Noob Help with GADTs and Arrows

This is the first time I have ever found a use for GADTs and Arrows and I am having trouble formulating the constructors I want.

I want to create a type that allows for record fields to be parsed in different orders and does not throw away work that has been successfully completed. For example

data Record = Record Int String

parseRecord :: String -> Maybe Record
parseRecord = runStateT parseRecord'

parseRecord "123\nabc\n" -- Just (Record 123 "abc")
parseRecord "abc\n123\n" -- Just (Record 123 "abc")

This is where I start having trouble

parseRecord' :: StateT String Maybe Record
parseRecord' = runUnordered (lift parseInt . lift parseString)

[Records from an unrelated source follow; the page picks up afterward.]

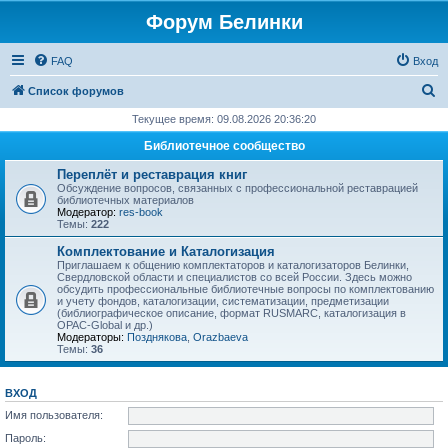
Форум Белинки
FAQ
Вход
П
Список форумов
о
Текущее время: 09.08.2026 20:36:20
и
Библиотечное сообщество
с
Переплёт и реставрация книг
к
Обсуждение вопросов, связанных с профессиональной реставрацией
библиотечных материалов
Модератор:
res-book
Темы:
222
Комплектование и Каталогизация
Приглашаем к общению комплектаторов и каталогизаторов Белинки,
Свердловской области и специалистов со всей России. Здесь можно
обсудить профессиональные библиотечные вопросы по комплектованию
и учету фондов, каталогизации, систематизации, предметизации
(библиографическое описание, формат RUSMARC, каталогизация в
OPAC-Global и др.)
Модераторы:
Позднякова
,
Orazbaeva
Темы:
36
ВХОД
Имя пользователя:
Пароль:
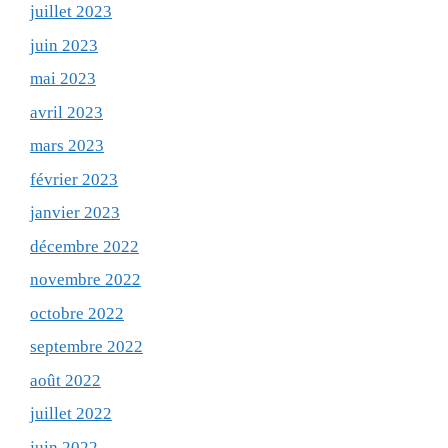
juillet 2023
juin 2023
mai 2023
avril 2023
mars 2023
février 2023
janvier 2023
décembre 2022
novembre 2022
octobre 2022
septembre 2022
août 2022
juillet 2022
juin 2022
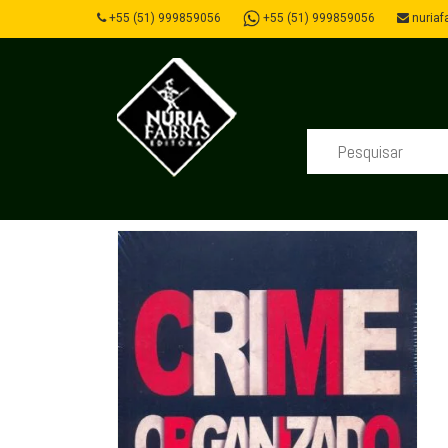
+55 (51) 999859056
+55 (51) 999859056
nuriafa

parseInt :: StateT String Maybe Int
parseString :: StateT String Maybe String

data Unordered m a b where
   -- I think these constructors are wrong
  Incomplete :: Unordered m (a -> b) c -> m a -> Unorderd m b c
  Success    :: Unordered m (a -> b) c ->   a -> Unorderd m b c
  Arr :: (a -> b) -> Unorderd m a b

-- lift doesn't seem possible with the defined constructors
lift :: m a -> Unordered m ? ?

runUnordered :: Unordered m () b -> m b

instance Category (Unordered m) where
  id = Arr id
  (.) = ?

It’s not at all clear to me why you want arrows for this.

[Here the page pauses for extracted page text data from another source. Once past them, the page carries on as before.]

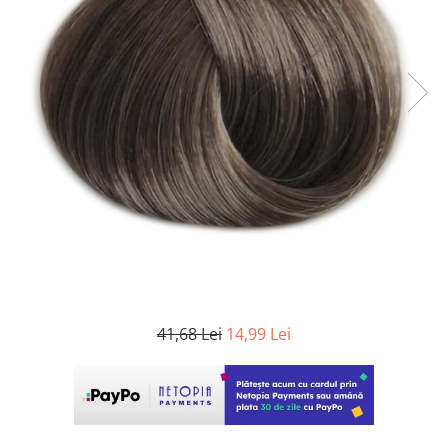
WELLA PROFESSIONALS
41,68 Lei
14,99 Lei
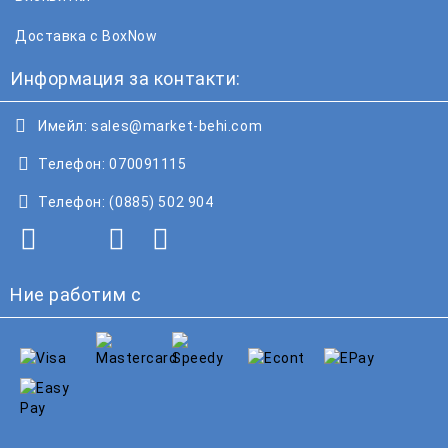
Доставка с BoxNow
Информация за контакти:
Имейл:
sales@market-behi.com
Телефон:
070091115
Телефон:
(0885) 502 904
Ние работим с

It seems to me that what you want is a data type that can represent either that parsing has resolved and you have the desired value, or that parsing is pending and what you have is a function for getting the desired value plus the parsers that would be used to generate the input to that function. Parsing would then be a matter of alternately trying a parser or resolving ‘the rest’ first, where resolving ‘the rest’ involves returning a value of this data type no longer containing any parsers that ate state.

Something like this might work for you:

{-# LANGUAGE BlockArguments, LambdaCase #-}

-- You could write this GADT-style, but I'm using the other notation to
-- make the point that you don't need full GADTs, only an existential.
data Unordered f result
  = forall a. Pending (Unordered f (a -> result)) (f a)
  | Resolved result

deriving instance Functor (Unordered f)

runUnordered :: forall f a. (Monad f, Alternative f) => Unordered f a -> f a
runUnordered = go >=> \case Resolved a -> pure a; _ -> empty
  go :: Unordered f b -> f (Unordered f b)
  go = \case
    Pending inner p -> do
      inner' <- go inner
      optional p >>= \case
        -- If p succeeds, retry everything still pending in inner'
        Just a -> go $ fmap ($ a) inner'
        -- If p fails, pass it to caller to be retried later
        Nothing -> pure $ Pending inner' p
    other -> pure other

data Record = Record Int String

parseRecord :: Parser Record
parseRecord = runUnordered $
  Resolved Record `Pending` parseInt `Pending` parseString
1 Like

Spoiler warning: Text.Parser.Permutation probably does what you want.

p.s. @rhendric’s version of Unordered is the free Applicative.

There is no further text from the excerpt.